Even if an expert relies on incorrect information or is incorrect in their analysis, this goes to the weight to be given by the jury to their testimony, not to its admissibility; deficiencies can be explored during cross-examination (see United Store Fixtures & Importers Corp. v New York City Economic Dev. Corp., 247 AD3d 957, 960 [2d Dept 2026], quoting Ghazala v Shore Haven Apt. Del, LLC, 229 AD3d 447, 449 [2d Dept 2024]). At this point, it would be premature to preclude the testimony of Drs. Freifelder and Saberski based on the exchanged expert reports (see Jiminez v Gasque, 111 AD3d at 675-676), especially since one needs to ascertain whether the reports they rely on form a proper evidentiary basis for their opinions (see Wagman v Bradshaw, 292 AD2d 84, 86-87 [2d Dept 2002]). This necessarily must await the introduction of evidence at the trial.

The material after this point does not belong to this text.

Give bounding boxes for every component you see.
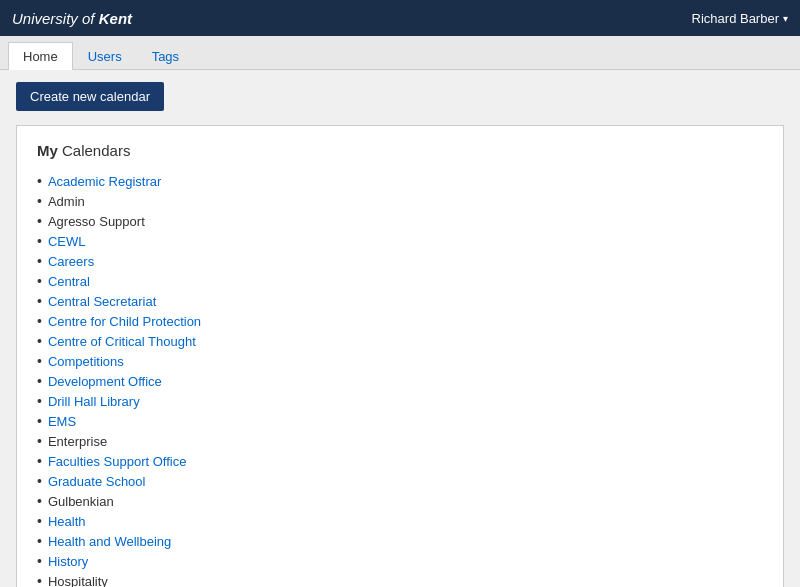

Finally, with regard to the issue of cumulative evidence, the Court awaits to see if the testimony of either Dr. Freifelder or Dr. Saberski is truly cumulative of Drs. Canter and Gharibo respectively. If there is cumulative testimony, the Court retains the option to prohibit it. At present, however, the defendant has made a sufficient showing that the testimony would not be cumulative (see Rucigay v Wyckoff Hgts. Med. Ctr., 194 AD3d at 867; Matter of State of New York v Justin D., 145 AD3d at 736; Greenberg v Greenberg, 144 AD3d at 629; Nunez v New York City Health & Hosps. Corp. [Elmhurst Hosp. Ctr.], 110 AD3d at 687-688; Bergamaschi v Gargano, 293 AD2d at 696; Krinsky v Rachleff, 276 AD2d 748 [2d Dept 2000]; Rosabella v Fanelli, 225 AD2d at 1008; Berry v Jewish Bd. of Family & Children's Servs., 173 AD2d 670).
VI. Conclusion
Accordingly, it is hereby ORDERED that the branches of the plaintiff's motion in limine seeking to preclude the defendant from calling Dr. Leonard Freifelder and Dr. Lloyd Saberski are DENIED.
Footnotes
In prior decisions-orders, the Court determined other pre-trial issues. In a decision-order dated April 21, 2026, determining Motion Sequence No. 26, the Court denied a continuance of the trial and held that a trial on apportionment of damages between the defendant, who did not settle with the plaintiffs, and three other defendants who did settle, had to be conducted after the damages trial, in order to comply with the mandate of General Obligations Law § 15-108 (a); this decision-order contains further details about this action (see NYSCEF Doc No. 964). In a decision-order dated May 4, 2026, the Court determined the plaintiffs' Branch No. 3 (preclude Dr. Jennifer Canter's testimony) and Branch No. 7 (preclude mentioning collateral payments and collateral sources), and the defendant's Branch No. 21 (permit evidence of collateral source payments) and Branch No. 22 (admit settlement evidence) of their respective motions in limine, holding that Dr. Canter could testify but that she could not refer to plaintiff Sloan's employment disability benefits, settlement payments by other defendants to the plaintiffs, and potential Social Security disability benefits; neither could these matters be placed before the jury in any other manner (see NYSCEF Doc Nos. 965, 966). In a decision dated May 5, 2026, the Court granted the defendant's Branch No. 8 of its motion in limine, precluding reference to the nature of defendant's legal team and financial situation.
In connection with this, the Court observes that the defendant's oversights in this litigation in terms of delays in pursuing disclosure from the plaintiffs — which inured to the defendant's detriment — and otherwise occurred during representation by a different law firm. The current law firm is playing catch-up.